• RAW DATA:
*** Block opens ***

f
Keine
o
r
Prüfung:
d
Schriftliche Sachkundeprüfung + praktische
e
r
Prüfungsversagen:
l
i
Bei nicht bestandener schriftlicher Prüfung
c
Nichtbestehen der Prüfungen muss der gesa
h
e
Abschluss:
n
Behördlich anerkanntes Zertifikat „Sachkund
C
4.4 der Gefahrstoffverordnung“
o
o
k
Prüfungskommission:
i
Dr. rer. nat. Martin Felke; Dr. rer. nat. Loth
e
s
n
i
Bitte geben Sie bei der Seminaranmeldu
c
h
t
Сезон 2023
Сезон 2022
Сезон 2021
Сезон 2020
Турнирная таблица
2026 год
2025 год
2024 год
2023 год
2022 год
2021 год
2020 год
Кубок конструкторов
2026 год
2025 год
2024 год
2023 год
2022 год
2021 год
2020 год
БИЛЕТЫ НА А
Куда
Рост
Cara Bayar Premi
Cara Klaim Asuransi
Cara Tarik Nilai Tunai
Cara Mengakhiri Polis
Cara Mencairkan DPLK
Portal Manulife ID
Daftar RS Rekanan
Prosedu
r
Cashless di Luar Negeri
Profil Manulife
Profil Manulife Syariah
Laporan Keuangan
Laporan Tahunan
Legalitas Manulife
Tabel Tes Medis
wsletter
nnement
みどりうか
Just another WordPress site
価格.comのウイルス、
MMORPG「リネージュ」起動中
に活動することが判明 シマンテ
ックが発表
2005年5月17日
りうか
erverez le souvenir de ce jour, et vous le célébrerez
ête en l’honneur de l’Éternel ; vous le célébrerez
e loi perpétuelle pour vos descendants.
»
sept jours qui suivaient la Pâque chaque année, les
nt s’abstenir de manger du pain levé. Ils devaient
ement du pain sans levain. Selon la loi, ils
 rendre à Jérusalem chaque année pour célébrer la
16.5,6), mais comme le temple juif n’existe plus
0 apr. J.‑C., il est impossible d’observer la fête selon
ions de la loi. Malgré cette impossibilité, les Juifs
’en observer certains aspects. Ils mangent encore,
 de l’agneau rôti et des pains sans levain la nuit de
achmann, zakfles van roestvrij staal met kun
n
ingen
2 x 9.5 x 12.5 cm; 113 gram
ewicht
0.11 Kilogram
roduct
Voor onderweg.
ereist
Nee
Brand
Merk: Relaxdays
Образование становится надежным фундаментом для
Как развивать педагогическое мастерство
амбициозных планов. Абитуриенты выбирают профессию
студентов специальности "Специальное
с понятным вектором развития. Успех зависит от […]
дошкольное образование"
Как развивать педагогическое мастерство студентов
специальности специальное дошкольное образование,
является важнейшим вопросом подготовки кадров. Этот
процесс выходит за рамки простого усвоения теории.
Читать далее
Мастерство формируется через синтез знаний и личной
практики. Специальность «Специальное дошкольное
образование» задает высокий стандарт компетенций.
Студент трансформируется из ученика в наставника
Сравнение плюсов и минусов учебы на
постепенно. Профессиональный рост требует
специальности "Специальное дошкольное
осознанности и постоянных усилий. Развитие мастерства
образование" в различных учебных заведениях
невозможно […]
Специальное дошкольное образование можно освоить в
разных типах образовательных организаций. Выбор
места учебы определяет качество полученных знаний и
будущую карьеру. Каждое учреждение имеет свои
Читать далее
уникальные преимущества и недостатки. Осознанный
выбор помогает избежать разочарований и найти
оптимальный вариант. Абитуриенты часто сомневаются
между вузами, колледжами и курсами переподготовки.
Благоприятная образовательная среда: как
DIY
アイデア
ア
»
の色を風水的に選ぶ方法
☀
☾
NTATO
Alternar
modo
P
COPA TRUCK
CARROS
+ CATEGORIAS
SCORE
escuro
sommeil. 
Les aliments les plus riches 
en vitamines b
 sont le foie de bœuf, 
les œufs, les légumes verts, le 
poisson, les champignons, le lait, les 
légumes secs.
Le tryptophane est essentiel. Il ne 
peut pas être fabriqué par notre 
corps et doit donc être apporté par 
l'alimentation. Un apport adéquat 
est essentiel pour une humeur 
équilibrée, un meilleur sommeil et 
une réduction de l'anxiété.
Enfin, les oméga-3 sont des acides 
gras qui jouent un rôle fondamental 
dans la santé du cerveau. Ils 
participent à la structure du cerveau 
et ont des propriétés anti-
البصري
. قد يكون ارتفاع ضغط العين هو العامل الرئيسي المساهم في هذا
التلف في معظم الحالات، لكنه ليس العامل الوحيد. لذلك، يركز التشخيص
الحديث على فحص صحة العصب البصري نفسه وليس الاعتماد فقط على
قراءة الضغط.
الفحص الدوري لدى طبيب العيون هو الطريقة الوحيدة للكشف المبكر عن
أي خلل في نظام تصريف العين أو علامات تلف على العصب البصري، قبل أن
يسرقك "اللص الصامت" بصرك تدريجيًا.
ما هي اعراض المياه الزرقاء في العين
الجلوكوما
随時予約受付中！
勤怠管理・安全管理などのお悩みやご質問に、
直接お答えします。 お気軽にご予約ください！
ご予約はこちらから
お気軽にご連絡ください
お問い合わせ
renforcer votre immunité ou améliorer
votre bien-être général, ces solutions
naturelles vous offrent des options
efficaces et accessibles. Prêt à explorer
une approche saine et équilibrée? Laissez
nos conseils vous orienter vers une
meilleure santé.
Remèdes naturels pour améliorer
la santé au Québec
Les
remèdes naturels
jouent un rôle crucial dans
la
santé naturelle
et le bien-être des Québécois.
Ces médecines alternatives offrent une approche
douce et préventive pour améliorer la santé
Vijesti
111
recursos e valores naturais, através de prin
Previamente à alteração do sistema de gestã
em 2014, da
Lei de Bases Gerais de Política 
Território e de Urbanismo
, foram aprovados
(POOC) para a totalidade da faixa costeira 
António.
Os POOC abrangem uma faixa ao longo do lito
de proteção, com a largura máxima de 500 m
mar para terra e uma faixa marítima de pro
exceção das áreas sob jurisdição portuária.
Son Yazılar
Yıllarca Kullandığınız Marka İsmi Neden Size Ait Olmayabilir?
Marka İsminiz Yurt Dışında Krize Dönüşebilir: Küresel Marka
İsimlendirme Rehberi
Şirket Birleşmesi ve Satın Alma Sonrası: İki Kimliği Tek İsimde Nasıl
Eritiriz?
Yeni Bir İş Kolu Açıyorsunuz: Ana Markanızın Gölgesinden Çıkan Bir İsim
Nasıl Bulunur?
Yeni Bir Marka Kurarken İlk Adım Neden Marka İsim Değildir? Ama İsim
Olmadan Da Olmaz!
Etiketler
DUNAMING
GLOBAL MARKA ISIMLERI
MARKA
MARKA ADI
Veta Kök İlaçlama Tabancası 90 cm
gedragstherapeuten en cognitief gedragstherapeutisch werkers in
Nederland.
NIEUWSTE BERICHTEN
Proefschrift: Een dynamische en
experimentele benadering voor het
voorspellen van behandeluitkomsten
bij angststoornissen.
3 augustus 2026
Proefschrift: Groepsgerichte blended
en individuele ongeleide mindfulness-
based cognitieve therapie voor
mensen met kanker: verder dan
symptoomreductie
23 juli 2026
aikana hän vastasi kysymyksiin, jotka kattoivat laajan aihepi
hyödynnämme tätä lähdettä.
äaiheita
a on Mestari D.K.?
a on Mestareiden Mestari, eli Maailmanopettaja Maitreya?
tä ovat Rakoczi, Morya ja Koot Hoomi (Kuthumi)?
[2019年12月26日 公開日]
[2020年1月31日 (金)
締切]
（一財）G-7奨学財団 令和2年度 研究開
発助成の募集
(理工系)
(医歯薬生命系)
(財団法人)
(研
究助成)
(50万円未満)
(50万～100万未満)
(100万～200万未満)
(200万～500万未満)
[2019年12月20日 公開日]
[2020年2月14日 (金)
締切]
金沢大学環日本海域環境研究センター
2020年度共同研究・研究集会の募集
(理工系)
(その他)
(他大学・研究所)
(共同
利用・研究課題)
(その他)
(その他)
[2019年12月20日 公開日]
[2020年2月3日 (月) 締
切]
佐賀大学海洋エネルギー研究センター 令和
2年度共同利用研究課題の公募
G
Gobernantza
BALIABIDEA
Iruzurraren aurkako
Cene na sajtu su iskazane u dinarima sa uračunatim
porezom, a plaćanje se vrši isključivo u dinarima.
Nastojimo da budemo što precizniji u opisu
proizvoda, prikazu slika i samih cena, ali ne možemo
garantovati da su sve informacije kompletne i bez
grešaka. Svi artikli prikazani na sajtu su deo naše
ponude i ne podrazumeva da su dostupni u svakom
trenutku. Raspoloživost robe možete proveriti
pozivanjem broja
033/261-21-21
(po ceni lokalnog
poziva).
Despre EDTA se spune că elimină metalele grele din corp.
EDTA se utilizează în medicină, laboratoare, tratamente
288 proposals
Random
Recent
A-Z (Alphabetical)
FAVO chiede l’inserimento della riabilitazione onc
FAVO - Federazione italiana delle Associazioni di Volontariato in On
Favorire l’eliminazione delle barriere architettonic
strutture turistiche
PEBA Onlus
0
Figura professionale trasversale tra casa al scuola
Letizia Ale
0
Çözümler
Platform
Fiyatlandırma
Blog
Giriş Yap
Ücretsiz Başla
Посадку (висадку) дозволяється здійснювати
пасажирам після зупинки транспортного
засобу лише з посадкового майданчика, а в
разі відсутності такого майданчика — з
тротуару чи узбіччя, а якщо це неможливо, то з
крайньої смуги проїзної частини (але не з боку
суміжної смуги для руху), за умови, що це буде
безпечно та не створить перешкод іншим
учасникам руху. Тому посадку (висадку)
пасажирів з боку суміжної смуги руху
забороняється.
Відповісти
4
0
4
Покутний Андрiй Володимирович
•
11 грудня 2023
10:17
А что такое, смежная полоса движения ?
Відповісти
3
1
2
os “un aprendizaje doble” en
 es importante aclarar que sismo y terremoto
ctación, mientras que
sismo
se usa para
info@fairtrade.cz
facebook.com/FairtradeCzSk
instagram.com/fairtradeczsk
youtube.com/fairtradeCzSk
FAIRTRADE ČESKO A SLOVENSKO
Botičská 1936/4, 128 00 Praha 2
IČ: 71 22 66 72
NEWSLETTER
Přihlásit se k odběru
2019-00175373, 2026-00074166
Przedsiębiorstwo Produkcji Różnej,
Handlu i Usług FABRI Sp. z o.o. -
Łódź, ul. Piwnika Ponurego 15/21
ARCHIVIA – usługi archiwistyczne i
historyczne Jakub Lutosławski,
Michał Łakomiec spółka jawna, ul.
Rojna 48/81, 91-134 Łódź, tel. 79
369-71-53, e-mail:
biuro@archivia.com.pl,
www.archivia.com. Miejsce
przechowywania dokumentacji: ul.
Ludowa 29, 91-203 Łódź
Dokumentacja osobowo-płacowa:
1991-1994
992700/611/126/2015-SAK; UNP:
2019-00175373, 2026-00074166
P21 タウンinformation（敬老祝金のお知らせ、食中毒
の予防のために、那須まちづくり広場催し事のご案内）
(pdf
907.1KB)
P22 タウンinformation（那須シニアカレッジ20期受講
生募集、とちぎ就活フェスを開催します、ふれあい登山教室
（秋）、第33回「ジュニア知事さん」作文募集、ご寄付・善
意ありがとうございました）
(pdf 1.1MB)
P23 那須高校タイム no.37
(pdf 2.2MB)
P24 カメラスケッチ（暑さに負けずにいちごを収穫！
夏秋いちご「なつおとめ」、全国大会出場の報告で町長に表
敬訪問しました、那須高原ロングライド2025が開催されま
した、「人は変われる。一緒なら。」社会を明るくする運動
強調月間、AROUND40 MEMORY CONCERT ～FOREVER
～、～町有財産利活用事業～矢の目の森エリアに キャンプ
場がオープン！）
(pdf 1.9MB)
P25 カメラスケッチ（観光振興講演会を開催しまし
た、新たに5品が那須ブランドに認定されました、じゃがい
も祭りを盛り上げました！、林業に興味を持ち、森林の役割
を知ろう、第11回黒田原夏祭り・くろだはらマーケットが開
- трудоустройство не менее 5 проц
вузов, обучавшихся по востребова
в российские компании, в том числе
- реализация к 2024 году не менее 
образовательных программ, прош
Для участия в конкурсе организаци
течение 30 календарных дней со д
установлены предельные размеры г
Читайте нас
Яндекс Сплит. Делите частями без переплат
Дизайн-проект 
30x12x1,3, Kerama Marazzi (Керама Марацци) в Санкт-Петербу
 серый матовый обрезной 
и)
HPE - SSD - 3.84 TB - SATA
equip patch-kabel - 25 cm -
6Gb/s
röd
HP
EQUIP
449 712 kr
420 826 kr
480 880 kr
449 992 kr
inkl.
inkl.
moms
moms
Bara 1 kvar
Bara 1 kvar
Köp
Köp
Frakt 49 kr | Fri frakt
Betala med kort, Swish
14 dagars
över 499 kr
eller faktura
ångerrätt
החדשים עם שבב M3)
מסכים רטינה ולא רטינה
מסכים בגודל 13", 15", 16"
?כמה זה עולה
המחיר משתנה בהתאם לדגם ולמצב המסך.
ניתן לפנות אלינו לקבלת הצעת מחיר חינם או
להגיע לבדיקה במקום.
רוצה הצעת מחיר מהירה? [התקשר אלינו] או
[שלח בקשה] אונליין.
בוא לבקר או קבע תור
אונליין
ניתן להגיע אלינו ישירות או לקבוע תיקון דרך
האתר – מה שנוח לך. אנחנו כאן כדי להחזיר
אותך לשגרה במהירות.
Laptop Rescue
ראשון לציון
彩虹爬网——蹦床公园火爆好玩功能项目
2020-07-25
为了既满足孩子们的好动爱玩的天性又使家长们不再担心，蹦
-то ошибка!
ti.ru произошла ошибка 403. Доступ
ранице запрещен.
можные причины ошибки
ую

*** Block closes ***

• WORK INSTRUCTION: If a line in the records above has the word "dinarima", copy it out.

• YOUR RESPONSE:
Cene na sajtu su iskazane u dinarima sa uračunatim
porezom, a plaćanje se vrši isključivo u dinarima.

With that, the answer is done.